Assalamu'alaykum sahabat,
Pernahkah kita dipuji atau memuji seseorang yang menurut kita dia pantas untuk dipuji ?
Al-‘Allamah Muhammad bin Shalih al-‘Utsaimin telah menjelaskan secara rinci dalam syarh kitab Riyadhus Shalihin (hal. 564-565) berkaitan dengan hukum memberikan pujian kepada saudara semuslim di hadapannya. Beliau berpendapat, ada beberapa rincian dalam hal ini :
Kondisi pertama
Jika pujian tersebut di dalamnya terdapat kebaikan dan dorongan
motivasi untuk memiliki sifat-sifat yang terpuji dan akhlak yang mulia,
maka pujian tersebut boleh, karena bertujuan untuk memotivasi
saudaranya. Jika engkau melihat seseorang yang dermawan dan pemberani,
dan ia mencurahkan dirinya dan berbuat baik kepada orang lain, maka
engkau menyebut dirinya dengan apa yang ada pada dirinya dengan tujuan
memotivasi dan mendorongnya agar ia senantiasa berada di dalam kebaikan.
Ini adalah suatu hal yang baik, dan termasuk dalam firman Allah (yang
artinya), “Tolong-menolonglah kalian dalam kebaikan” (QS. Al Maidah: 2)
Kondisi kedua
Jika memujinya untuk menjelasakan kepada orang lain tentang
keutamaannya, menyebarkan dan memuliakannya di hadapan manusia, maka hal
itu boleh.
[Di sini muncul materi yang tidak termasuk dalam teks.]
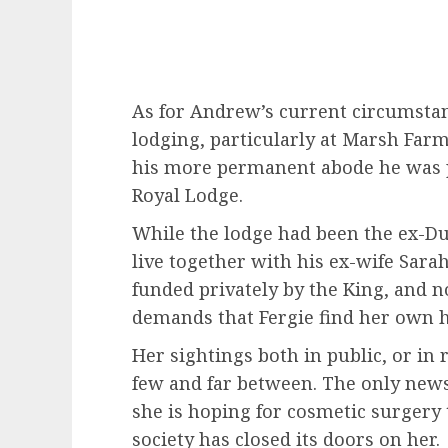
As for Andrew’s current circumstan
lodging, particularly at Marsh Far
his more permanent abode he was 
Royal Lodge.
While the lodge had been the ex-D
live together with his ex-wife Sara
funded privately by the King, and 
demands that Fergie find her own 
Her sightings both in public, or in
few and far between. The only ne
she is hoping for cosmetic surgery 
society has closed its doors on her.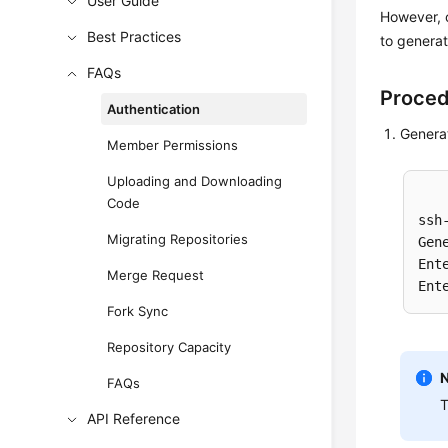
User Guide
However, 
Best Practices
to genera
FAQs
Proce
Authentication
Generat
Member Permissions
Uploading and Downloading
Code
ssh
Migrating Repositories
Gen
Ent
Merge Request
Ent
Fork Sync
Repository Capacity
FAQs
T
API Reference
Sebagaimana yang dilakukan oleh Nabi shallallahu ‘alaihi wa sallam terhadap Abu Bakar dan ‘Umar radhiyallahu ‘anhuma.
Mengenai Abu Bakar, Nabi shallallahu ‘alaihi wa sallam bertanya pada suatu hari, “Siapa
di antara kalian yang pagi ini berpuasa?” Abu Bakr menjawab, “Saya.”
Nabi bertanya lagi, “Siapa di antara kalian yang mengiringi jenazah?”
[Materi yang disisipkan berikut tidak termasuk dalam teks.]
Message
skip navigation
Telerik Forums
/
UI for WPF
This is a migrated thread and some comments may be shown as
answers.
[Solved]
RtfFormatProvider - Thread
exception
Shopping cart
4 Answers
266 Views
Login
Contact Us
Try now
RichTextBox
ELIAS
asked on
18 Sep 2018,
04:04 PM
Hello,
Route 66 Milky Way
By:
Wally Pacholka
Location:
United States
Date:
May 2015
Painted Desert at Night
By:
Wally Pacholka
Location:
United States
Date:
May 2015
Abu Bakr menjawab, “Saya.” Nabi bertanya, “Siapa yang bersedakah?” Abu
Bakr menjawab, “Saya” Nabi bertanya, “Siapa di antara kalian yang
menjenguk orang yang sakit?” Abu Bakr menjawab, “Saya.” Nabi shallallahu
‘alaihi wa sallam pun berkata, “Tidaklah semua hal itu terkumpul pada
seseorang kecuali dia akan masuk surga.”
Nabi shallallahu ‘alaihi wa sallam juga berkata tentang ‘Umar, “Sesungguhnya setan tidak akan melewati suatu jalan kecuali jalan yang berlainan dengan jalanmu (‘Umar)”.
Dua riwayat di atas menunjukkan keutamaan Abu Bakar dan ‘Umar radhiyallahu ‘anhuma.
Kondisi ketiga
Memujinya secara berlebihan dan mensifati dengan apa yang tidak ada
pada dirinya, maka hal ini hukumnya haram dan sama dengan menipu.
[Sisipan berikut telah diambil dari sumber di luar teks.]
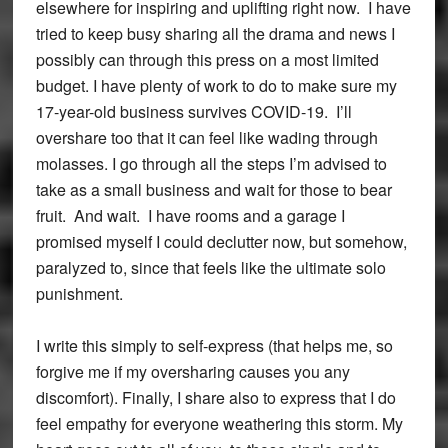
elsewhere for inspiring and uplifting right now. I have
tried to keep busy sharing all the drama and news I
possibly can through this press on a most limited
budget. I have plenty of work to do to make sure my
17-year-old business survives COVID-19. I’ll
overshare too that it can feel like wading through
molasses. I go through all the steps I’m advised to
take as a small business and wait for those to bear
fruit. And wait. I have rooms and a garage I
promised myself I could declutter now, but somehow,
paralyzed to, since that feels like the ultimate solo
punishment.
I write this simply to self-express (that helps me, so
forgive me if my oversharing causes you any
discomfort). Finally, I share also to express that I do
feel empathy for everyone weathering this storm. My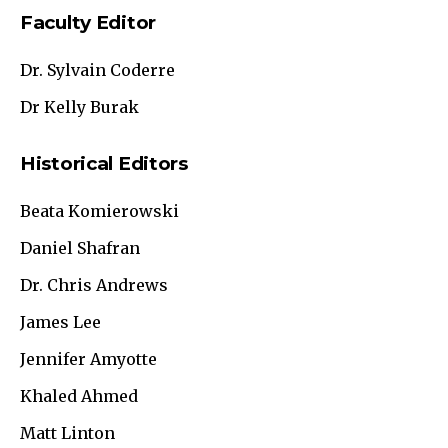
Faculty Editor
Dr. Sylvain Coderre
Dr Kelly Burak
Historical Editors
Beata Komierowski
Daniel Shafran
Dr. Chris Andrews
James Lee
Jennifer Amyotte
Khaled Ahmed
Matt Linton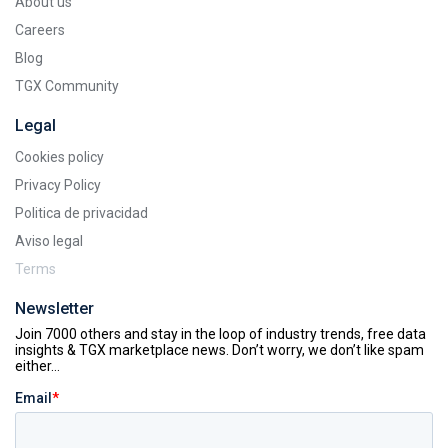
About us
Careers
Blog
TGX Community
Legal
Cookies policy
Privacy Policy
Politica de privacidad
Aviso legal
Terms
Newsletter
Contohnya mengatakan bahwa seseorang itu adalah seorang pemimpin,
menteri, atau kata-kata semisalnya, berlebih-lebihan dan mensifatinya
dengan pujian padahal hal itu tidak dijumpai pada dirinya . Hal ini
jelas haram dan membahayakan bagi yang dipuji.
Kondisi keempat
Memuji realita yang sebenarnya ada di dalam dirinya, namun
dikhawatirkan yang dipuji tertipu dengan dirinya sendiri, menjadi besar
hati, dan merasa tinggi dibandingkan yang lainnya. Maka hal ini hukumnya
juga haram dan tidak boleh dilakukan.